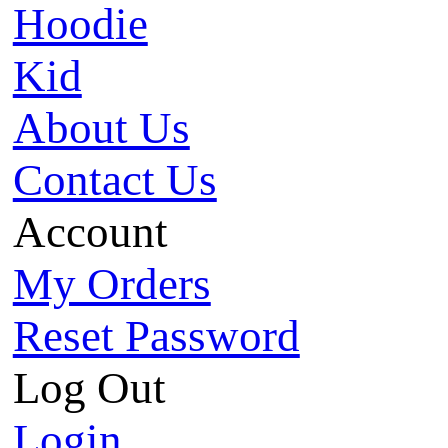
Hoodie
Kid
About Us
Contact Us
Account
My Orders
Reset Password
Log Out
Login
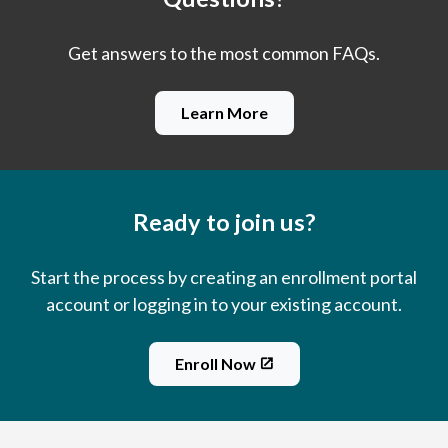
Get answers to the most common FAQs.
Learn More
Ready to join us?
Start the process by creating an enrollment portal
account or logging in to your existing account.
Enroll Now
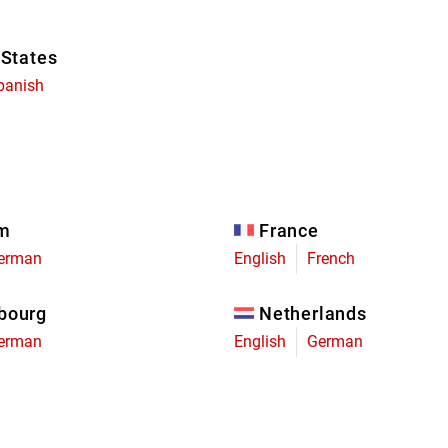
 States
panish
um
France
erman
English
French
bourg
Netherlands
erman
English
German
════════════════
● Aim of the exercise
For this exercise, write the listing out again exactly, excluding all images.

● Answer section
Hoodie
Kid
About Us
Contact Us
Account
My Orders
Reset Password
Log Out
Login
Get answers to the most common FAQs.
Learn More
Ready to join us?
Start the process by creating an enrollment portal
account or logging in to your existing account.
Enroll Now
 States
panish
um
France
erman
English
French
bourg
Netherlands
erman
English
German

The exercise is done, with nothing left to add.